1. Need Help

If a cube is cut into finite number of smaller cubes, prove that at least two of them must be of same size.

2. Originally Posted by malaygoel
If a cube is cut into finite number of smaller cubes, prove that at least two of them must be of same size.
$\displaystyle 3^3+4^3+5^3=6^3$

3. Originally Posted by ThePerfectHacker
$\displaystyle 3^3+4^3+5^3=6^3$
You cannot form a cube of side 6 from two cubes of sides 3 and 4 and 5.
since if one cube were adjacent to one of the others at least one dimension
of the resulting solid must be 7 or greater.

RonL

4. Originally Posted by CaptainBlack
You cannot form a cube of side 6 from two cubes of sides 3 and 4.

RonL
I think I am missing something here.

5. Originally Posted by ThePerfectHacker
I think I am missing something here.
We are talking about cutting a cube of side 6 into smaller cubes. That
means that if two of the smaller cubes were adjacent before disassembly
of the big cube then the sum of their sides must be <=6 otherwise they
cannot have fitted into the cube of side 6.

RonL

6. Hello, ThePerfectHacker!

I think I am missing something here.
You took a six-inch cube and cut out a 5-inch-cube.

Then you took the remaining volume, diced it into 91 one-inch cubes,
and reassembled them into a 3-inch cube and a 4-inch cube.

7. I see what you are saying.

8. Originally Posted by Soroban
Hello, ThePerfectHacker!

You took a six-inch cube and cut out a 5-inch-cube.

Then you took the remaining volume, diced it into 91 one-inch cubes,
and reassembled them into a 3-inch cube and a 4-inch cube.
prove that there will be atleast two cubes of same size

9. Can I rephraze problem az,
$\displaystyle \sum_{k=1}^n x_k^3=y^3$
Where, $\displaystyle x_i< x_j$ iff $\displaystyle i<j$.

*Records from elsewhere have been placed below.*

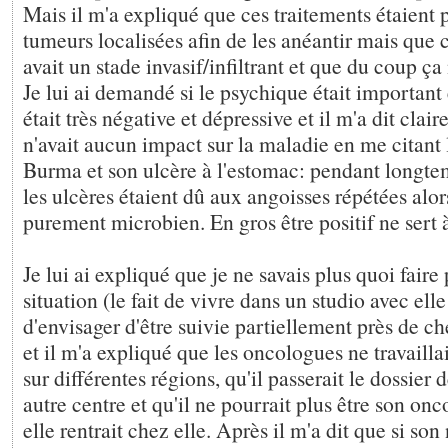
Mais il m'a expliqué que ces traitements étaient 
tumeurs localisées afin de les anéantir mais qu
avait un stade invasif/infiltrant et que du coup ça 
Je lui ai demandé si le psychique était important
était très négative et dépressive et il m'a dit cla
n'avait aucun impact sur la maladie en me citant 
Burma et son ulcère à l'estomac: pendant longte
les ulcères étaient dû aux angoisses répétées alors
purement microbien. En gros être positif ne sert à
Je lui ai expliqué que je ne savais plus quoi faire
situation (le fait de vivre dans un studio avec elle
d'envisager d'être suivie partiellement près de ch
et il m'a expliqué que les oncologues ne travaill
sur différentes régions, qu'il passerait le dossier
autre centre et qu'il ne pourrait plus être son onc
elle rentrait chez elle. Après il m'a dit que si s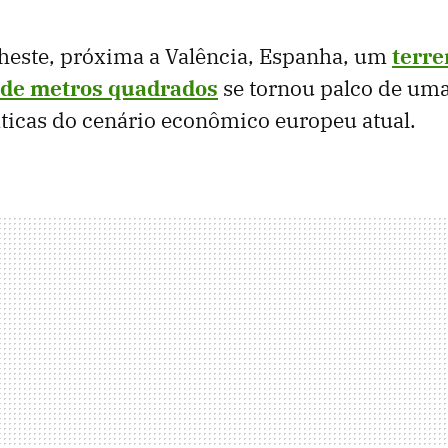
Cheste, próxima a Valência, Espanha, um
terre
 de metros quadrados
se tornou palco de uma
icas do cenário econômico europeu atual.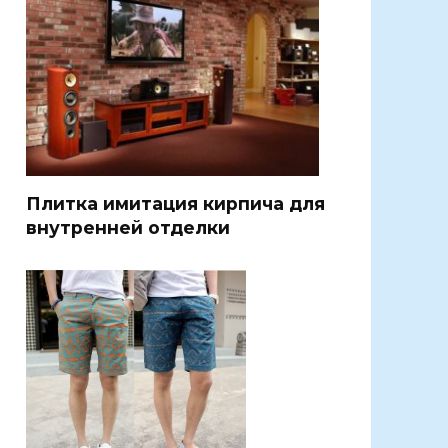
Плитка имитация кирпича для
внутренней отделки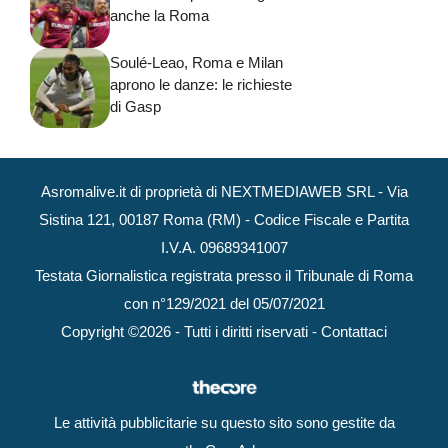
anche la Roma
Soulé-Leao, Roma e Milan
aprono le danze: le richieste
di Gasp
Asromalive.it di proprietà di NEXTMEDIAWEB SRL - Via
Sistina 121, 00187 Roma (RM) - Codice Fiscale e Partita
I.V.A. 09689341007
Testata Giornalistica registrata presso il Tribunale di Roma
con n°129/2021 del 05/07/2021
Copyright ©2026 - Tutti i diritti riservati -
Contattaci
Le attività pubblicitarie su questo sito sono gestite da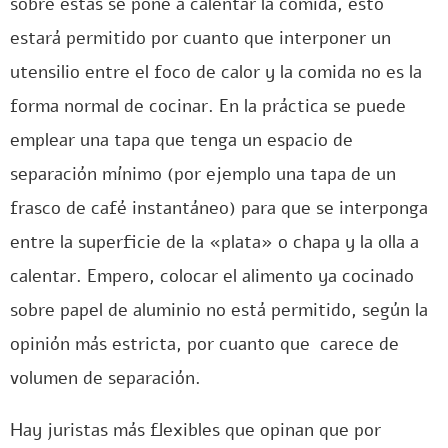
sobre estas se pone a calentar la comida, esto
estará permitido por cuanto que interponer un
utensilio entre el foco de calor y la comida no es la
forma normal de cocinar. En la práctica se puede
emplear una tapa que tenga un espacio de
separación mínimo (por ejemplo una tapa de un
frasco de café instantáneo) para que se interponga
entre la superficie de la «plata» o chapa y la olla a
calentar. Empero, colocar el alimento ya cocinado
sobre papel de aluminio no está permitido, según la
opinión más estricta, por cuanto que carece de
volumen de separación.
Hay juristas más flexibles que opinan que por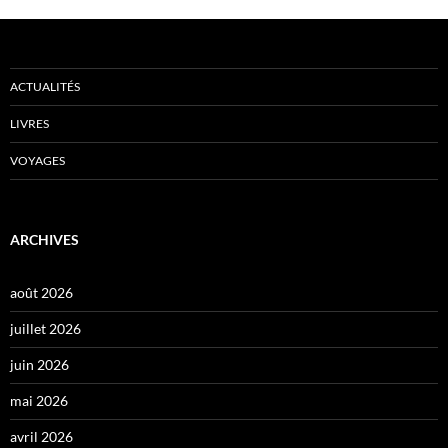
ACTUALITÉS
LIVRES
VOYAGES
ARCHIVES
août 2026
juillet 2026
juin 2026
mai 2026
avril 2026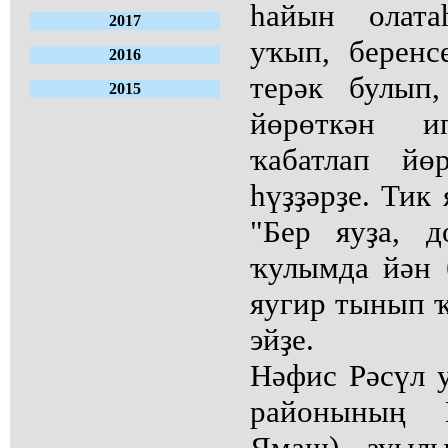
һайын олата
2017
уҡып, беренс
2016
терәк булып
2015
йөрөткән 
ҡабатлап йө
һүҙҙәрҙе. Тик
"Бер яуҙа, 
ҡулымда йән б
яугир тынып 
эйҙе.
Нәфис Рәсүл 
районының 
Ямаш) ауыл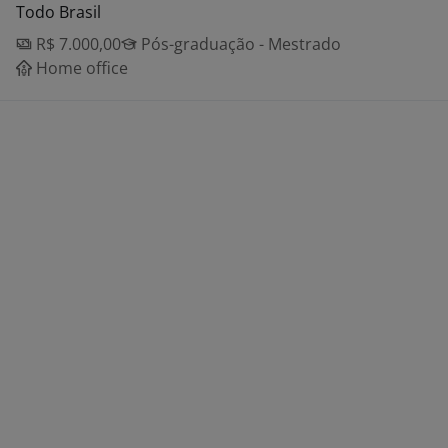
Todo Brasil
R$ 7.000,00
Pós-graduação - Mestrado
Home office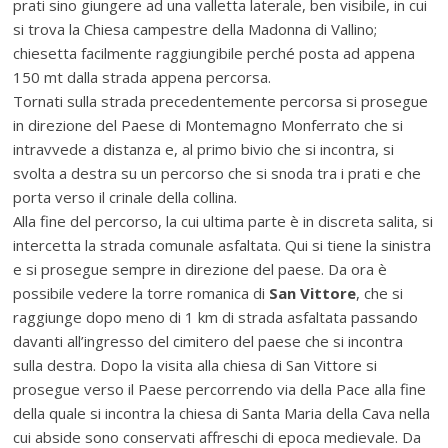
prati sino giungere ad una valletta laterale, ben visibile, in cui
si trova la Chiesa campestre della Madonna di Vallino;
chiesetta facilmente raggiungibile perché posta ad appena
150 mt dalla strada appena percorsa.
Tornati sulla strada precedentemente percorsa si prosegue
in direzione del Paese di Montemagno Monferrato che si
intravvede a distanza e, al primo bivio che si incontra, si
svolta a destra su un percorso che si snoda tra i prati e che
porta verso il crinale della collina.
Alla fine del percorso, la cui ultima parte è in discreta salita, si
intercetta la strada comunale asfaltata. Qui si tiene la sinistra
e si prosegue sempre in direzione del paese. Da ora è
possibile vedere la torre romanica di
San Vittore
, che si
raggiunge dopo meno di 1 km di strada asfaltata passando
davanti all’ingresso del cimitero del paese che si incontra
sulla destra. Dopo la visita alla chiesa di San Vittore si
prosegue verso il Paese percorrendo via della Pace alla fine
della quale si incontra la chiesa di Santa Maria della Cava nella
cui abside sono conservati affreschi di epoca medievale. Da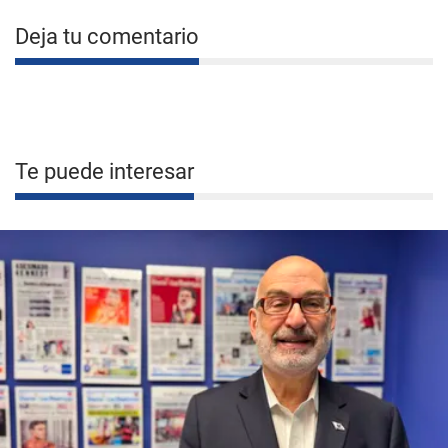
Deja tu comentario
Te puede interesar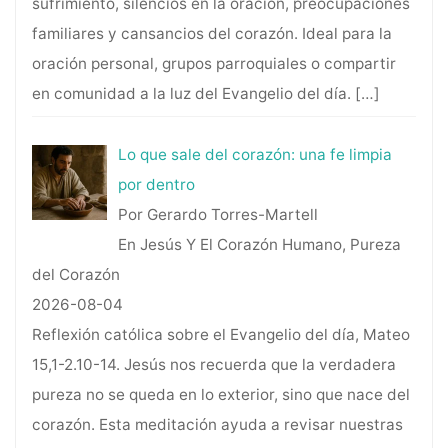
sufrimiento, silencios en la oración, preocupaciones
familiares y cansancios del corazón. Ideal para la
oración personal, grupos parroquiales o compartir
en comunidad a la luz del Evangelio del día.
[…]
Lo que sale del corazón: una fe limpia
por dentro
Por Gerardo Torres-Martell
En Jesús Y El Corazón Humano, Pureza
del Corazón
2026-08-04
Reflexión católica sobre el Evangelio del día, Mateo
15,1-2.10-14. Jesús nos recuerda que la verdadera
pureza no se queda en lo exterior, sino que nace del
corazón. Esta meditación ayuda a revisar nuestras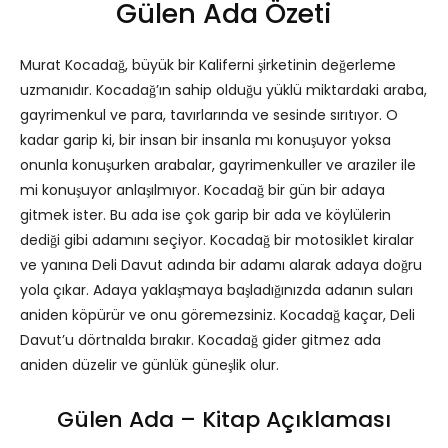
Gülen Ada Özeti
Murat Kocadağ, büyük bir Kaliferni şirketinin değerleme
uzmanıdır. Kocadağ’ın sahip olduğu yüklü miktardaki araba,
gayrimenkul ve para, tavırlarında ve sesinde sırıtıyor. O
kadar garip ki, bir insan bir insanla mı konuşuyor yoksa
onunla konuşurken arabalar, gayrimenkuller ve araziler ile
mi konuşuyor anlaşılmıyor. Kocadağ bir gün bir adaya
gitmek ister. Bu ada ise çok garip bir ada ve köylülerin
dediği gibi adamını seçiyor. Kocadağ bir motosiklet kiralar
ve yanına Deli Davut adında bir adamı alarak adaya doğru
yola çıkar. Adaya yaklaşmaya başladığınızda adanın suları
aniden köpürür ve onu göremezsiniz. Kocadağ kaçar, Deli
Davut’u dörtnalda bırakır. Kocadağ gider gitmez ada
aniden düzelir ve günlük güneşlik olur.
Gülen Ada – Kitap Açıklaması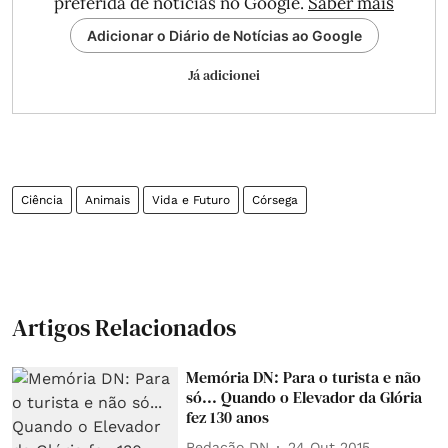
preferida de notícias no Google.
Saber mais
Adicionar o Diário de Notícias ao Google
Já adicionei
Ciência
Animais
Vida e Futuro
Córsega
Artigos Relacionados
Memória DN: Para o turista e não
só... Quando o Elevador da Glória
fez 130 anos
Redação DN
24 Out 2015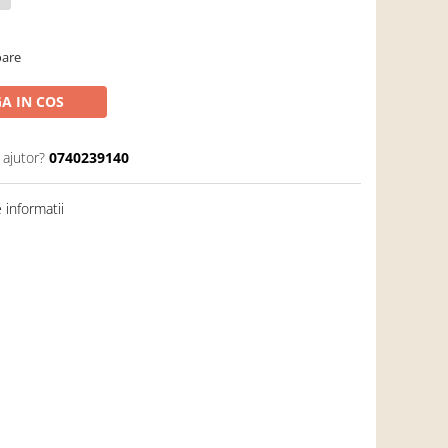
oare
A IN COS
 ajutor?
0740239140
informatii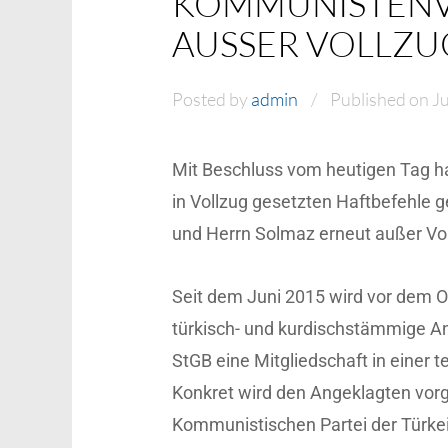
KOMMUNISTENV
AUSSER VOLLZUG
Posted by
admin
Published on Ju
Mit Beschluss vom heutigen Tag h
in Vollzug gesetzten Haftbefehle g
und Herrn Solmaz erneut außer Vol
Seit dem Juni 2015 wird vor dem 
türkisch- und kurdischstämmige An
StGB eine Mitgliedschaft in einer 
Konkret wird den Angeklagten vor
Kommunistischen Partei der Türkei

10. Originally Posted by ThePerfectHacker
Can I rephraze problem az,
$\displaystyle \sum_{k=1}^n x_k^3=y^3$
Where, $\displaystyle x_i< x_j$ iff $\displaystyle i<j$.
Keep in mind that sum of some x's should be y(edge of cube)

11. Originally Posted by malaygoel
Keep in mind that sum of some x's should be y(edge of cube)
$\displaystyle x_1+x_2+...+x_n=y$
With,
$\displaystyle (x_1)^3+(x_2)^3+...+(x_n)^3=y^3$

12. Originally Posted by ThePerfectHacker
$\displaystyle x_1+x_2+...+x_n=y$
With,
$\displaystyle (x_1)^3+(x_2)^3+...+(x_n)^3=y^3$
I think you have made the wrong equations